EXERCISE AIM: Each line that contains the word "Marylebone" is to be copied from the records below.

RECORDED INFORMATION:
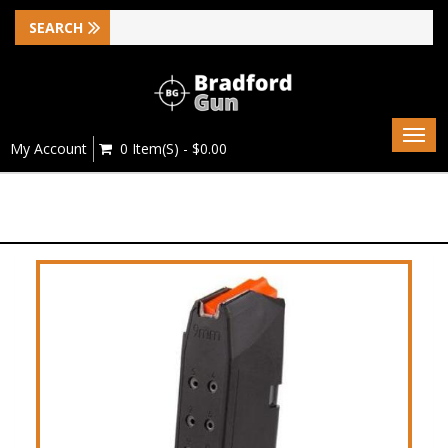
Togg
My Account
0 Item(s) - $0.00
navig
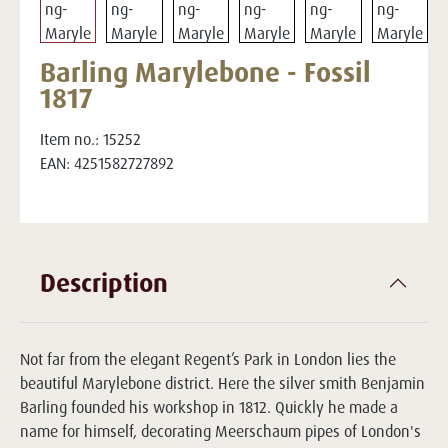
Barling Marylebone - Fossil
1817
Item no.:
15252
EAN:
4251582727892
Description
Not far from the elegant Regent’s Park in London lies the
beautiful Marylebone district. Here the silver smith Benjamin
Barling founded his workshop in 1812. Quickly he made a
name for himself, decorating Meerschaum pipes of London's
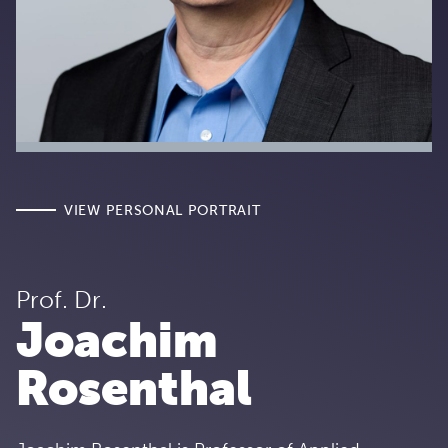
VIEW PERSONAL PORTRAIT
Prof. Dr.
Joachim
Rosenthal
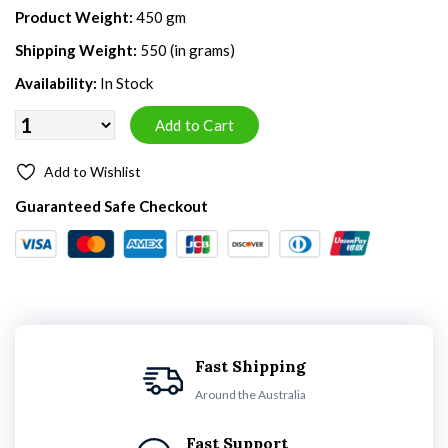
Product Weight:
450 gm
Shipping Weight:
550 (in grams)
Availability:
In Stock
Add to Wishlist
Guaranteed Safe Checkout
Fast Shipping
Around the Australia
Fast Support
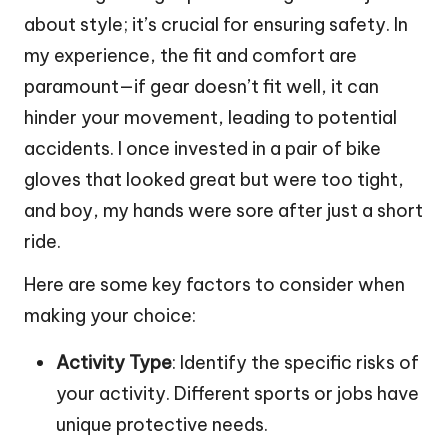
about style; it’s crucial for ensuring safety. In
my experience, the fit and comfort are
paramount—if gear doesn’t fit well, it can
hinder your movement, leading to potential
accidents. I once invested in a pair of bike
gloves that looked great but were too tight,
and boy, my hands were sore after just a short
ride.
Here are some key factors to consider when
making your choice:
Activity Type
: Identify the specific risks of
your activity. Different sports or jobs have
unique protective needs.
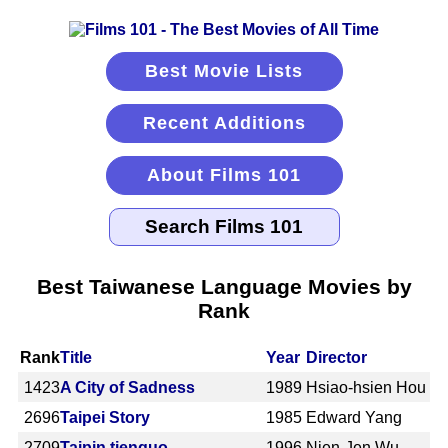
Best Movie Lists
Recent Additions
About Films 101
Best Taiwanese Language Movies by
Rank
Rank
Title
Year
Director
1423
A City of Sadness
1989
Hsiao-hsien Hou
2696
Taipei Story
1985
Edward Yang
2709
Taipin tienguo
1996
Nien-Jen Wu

RESPONSE TO THE TASK:
Barling Marylebone - Fossil
beautiful Marylebone district. Here the silver smith Benjamin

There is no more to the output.